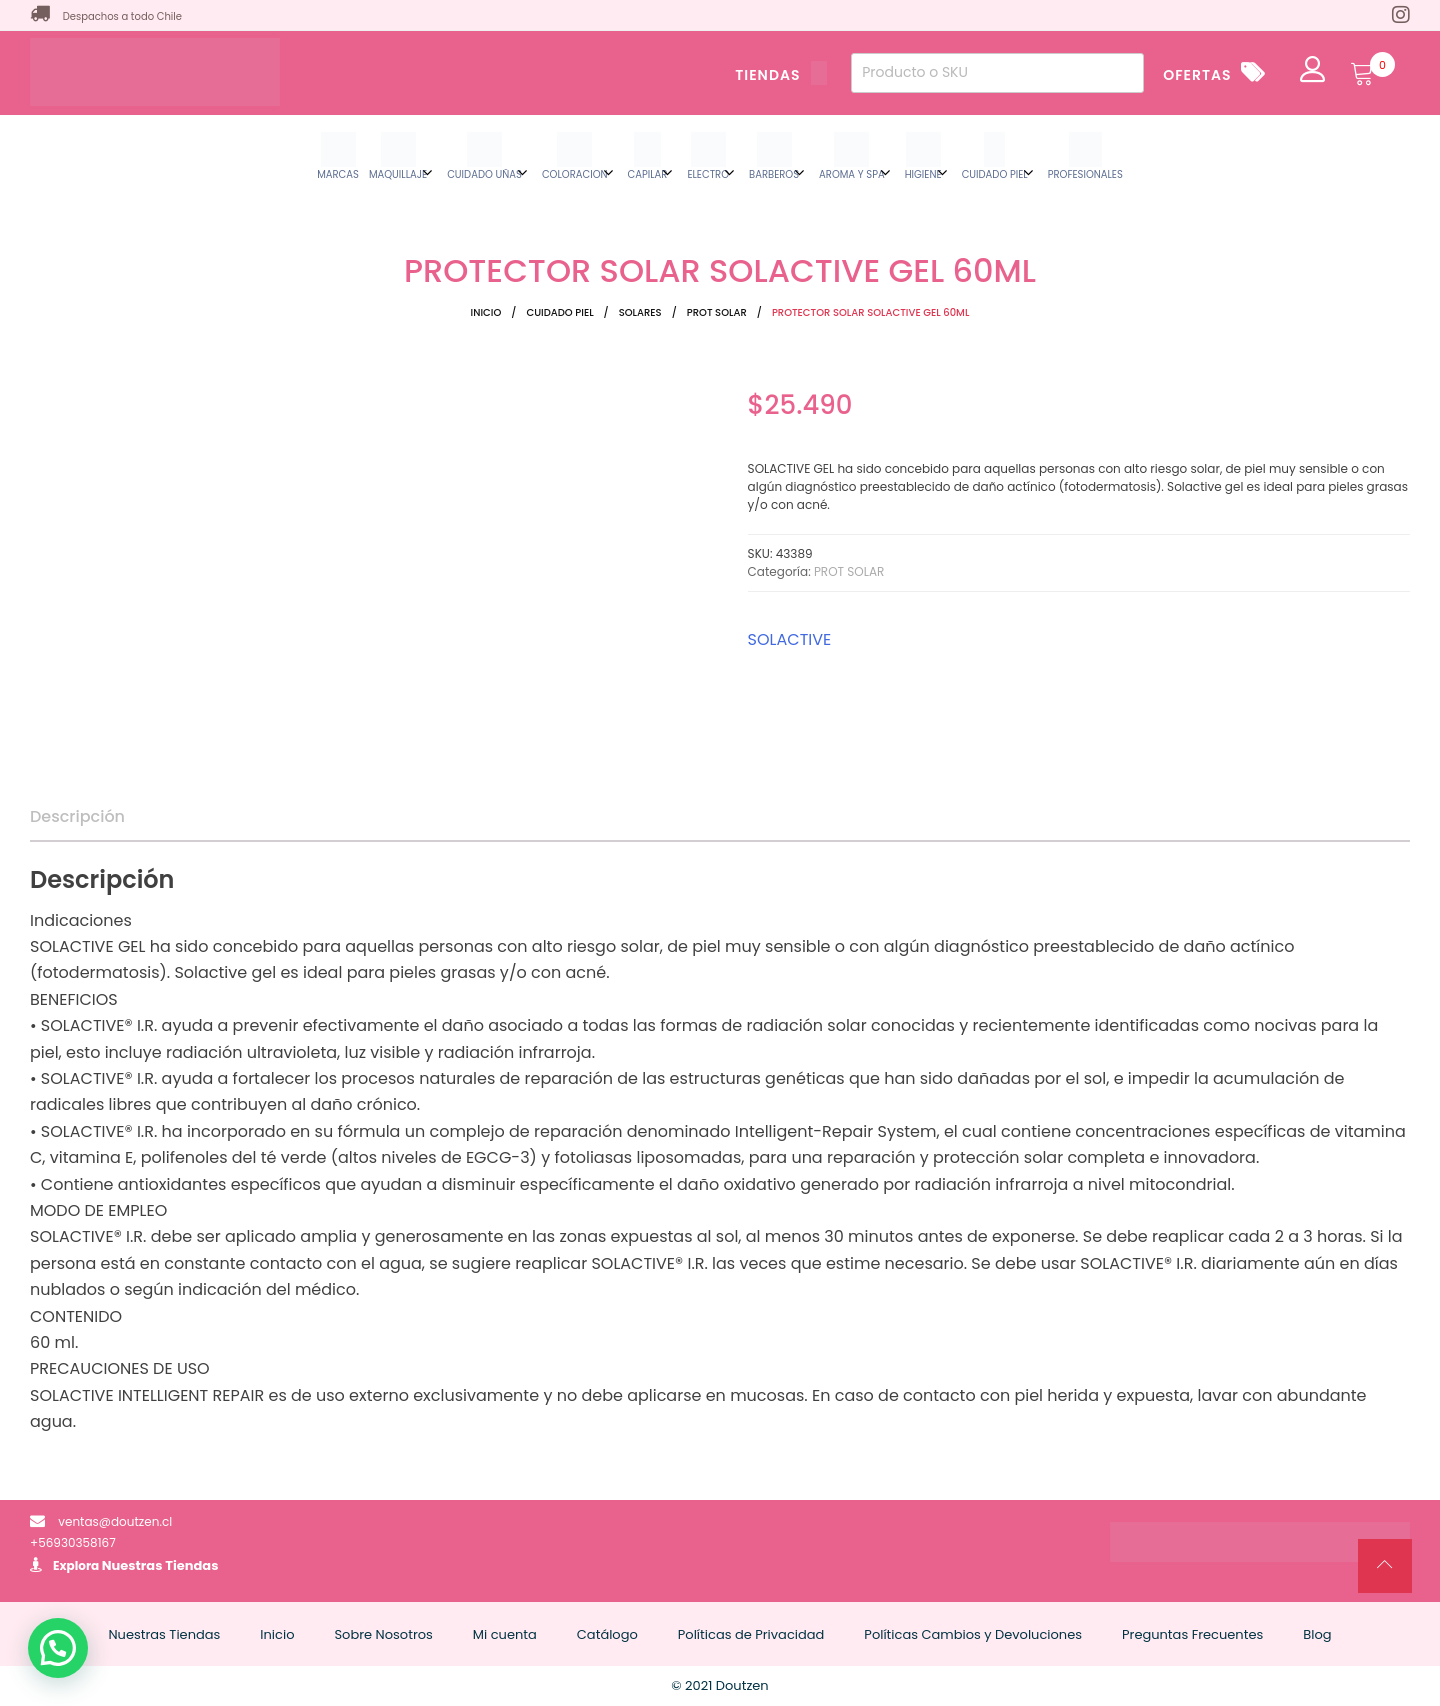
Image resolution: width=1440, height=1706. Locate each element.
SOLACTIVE (790, 639)
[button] (58, 1648)
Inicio (486, 312)
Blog (1317, 1634)
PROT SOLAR (717, 312)
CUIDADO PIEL (559, 312)
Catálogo (607, 1634)
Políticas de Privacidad (751, 1634)
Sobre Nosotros (383, 1634)
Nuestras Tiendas (160, 1565)
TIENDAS (781, 75)
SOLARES (640, 312)
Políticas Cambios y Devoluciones (973, 1634)
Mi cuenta (505, 1634)
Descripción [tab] (77, 816)
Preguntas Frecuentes (1192, 1634)
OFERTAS (1197, 75)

----

TASK STATEMENT:
Keeping the pictures out, output the records from above exactly and completely.

OUTPUT:
Image resolution: width=1440, height=1706. Locate each element.
SOLACTIVE (790, 639)
[button] (58, 1648)
Inicio (486, 312)
Blog (1317, 1634)
PROT SOLAR (717, 312)
CUIDADO PIEL (559, 312)
Catálogo (607, 1634)
Políticas de Privacidad (751, 1634)
Sobre Nosotros (383, 1634)
Nuestras Tiendas (160, 1565)
TIENDAS (781, 75)
SOLARES (640, 312)
Políticas Cambios y Devoluciones (973, 1634)
Mi cuenta (505, 1634)
Descripción [tab] (77, 816)
Preguntas Frecuentes (1192, 1634)
OFERTAS (1197, 75)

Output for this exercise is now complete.